1988. Ricky Lawless s'introduit dans une maison la nuit mais il est surpris par le propriétaire, un vieil homme qui n'a plus toute sa tête et le prend pour son petit-fils. Il commence à lui raconter une histoire située après-guerre quand lui et son ami Sal sont partis au Japon disputer des matchs de catch, ce qui ravissaient les autochtones, unis par leur haine des américains et qui les voyaient perdre face à des challengers sans valeur.
Mais cela portait sur les nerfs de Sal qui élabora un plan pour cambrioler une bijouterie. L'affaire tourna mal et Sal fut arrêté, condamné et incarcéré. Mais le vieil homme a gardé une part du butin, un superbe collier que Ricky lui chaparde après l'avoir assommé. Dehors, il rejoint Leo Patterson, son copain. Ensemble, ils revendent le bijou et, avec l'argent, Ricky peut payer la caution de son père, Teeg. Mais quand celui-ci apprend comment son fils s'est procuré de quoi le libérer, il doit rendre des comptes à Sebastian Hyde, un ami du vieillard.
Teeg doit trouver un casse à faire pour rembourser ce préjudice et s'en remet à Chic. Celui-ci renoue par hasard avec Jane dont Teeg tombe instantanément amoureux. Quand elle pique du fric à Chic et que celui-ci veut se venger, Teeg n'hésite pas tuer ce dernier et devient l'amant de Jane. Mais Jane est recherchée par un détective, Farraday : ce privé, engagé par un ex-amant de la jeune femme, devient obsédé par elle et se met en tête de la sauver. Teeg le corrige puis présente Jane à Ricky. Mais le garçon comprend que son père et sa nouvelle fiancée sont sur un gros coup et ils refusent qu'il y participe. Farraday, lui, se rétablit et se lance à nouveau à la recherche de la jeune femme...

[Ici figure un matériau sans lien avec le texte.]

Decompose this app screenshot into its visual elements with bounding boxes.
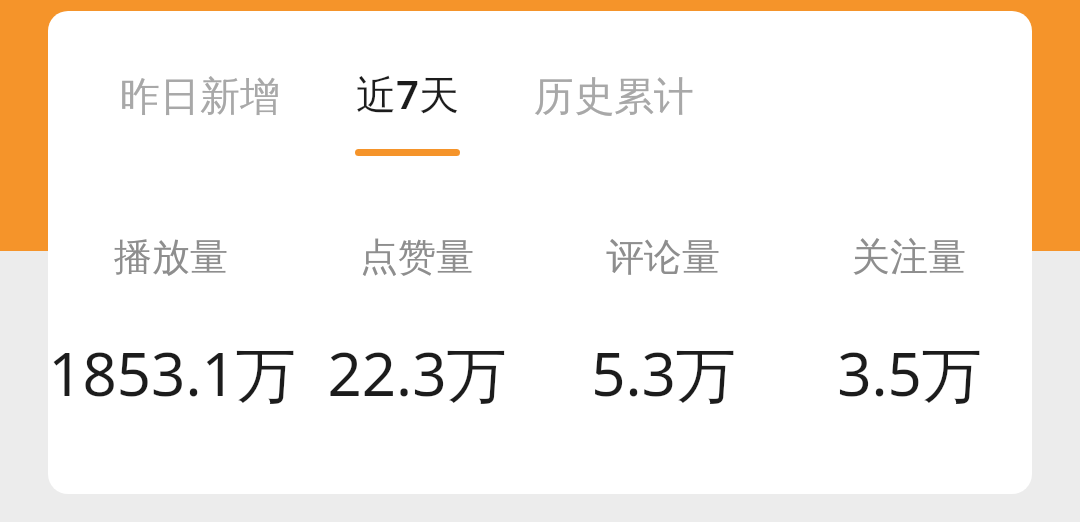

Dans ma vingtaine et ma trentaine, j'ai lu énormément de séries noires, au point que je m'en suis presque dégoûté. En tout cas, c'était une littérature dont je me gavais comme un goinfre, passant de séries B à des classiques sans distinction. J'aimai ce style, souvent sec, brut, ces intrigues qui finissaient mal, ces anti-héros, les femmes fatales...
Cependant, plus j'explorai le polar, et plus j'appréciai un certain genre de polar : par exemple, j'en ai eu vite assez des histoires de détectives, de policiers. Je préférai les récits avec des gangsters, et même plus précisément quand des individus ordinaires croisaient la route de malfrats ou de femmes fatales, préludes à des chutes vertigineuses.
Mon auteur préféré devint - et reste - David Goodis (1917-1967), le "Lautréamont du polar" selon Michel Lebrun. Ses romans et nouvelles sont majoritairement peuplés d'êtres à la dérive après avoir fait une mauvaise rencontre. Le poids du destin est omniprésent et écrasant. Il y a aussi du romantisme chez cet auteur, les sentiments l'emportent sur la raison - et causent la perte des héros.
Récemment, mon intérêt pour la série noire s'est réveillé, d'abord via le cinéma avec des longs métrages plus ou moins récents, et la bande dessinée. C'est ainsi que j'ai voulu me plonger dans la série Reckless et ses cinq tomes, écrits par Ed Brubaker et dessinés par Sean Phillips, dont j'ai parlé il y a peu. Et que je me suis procuré Un Eté Cruel, du même duo.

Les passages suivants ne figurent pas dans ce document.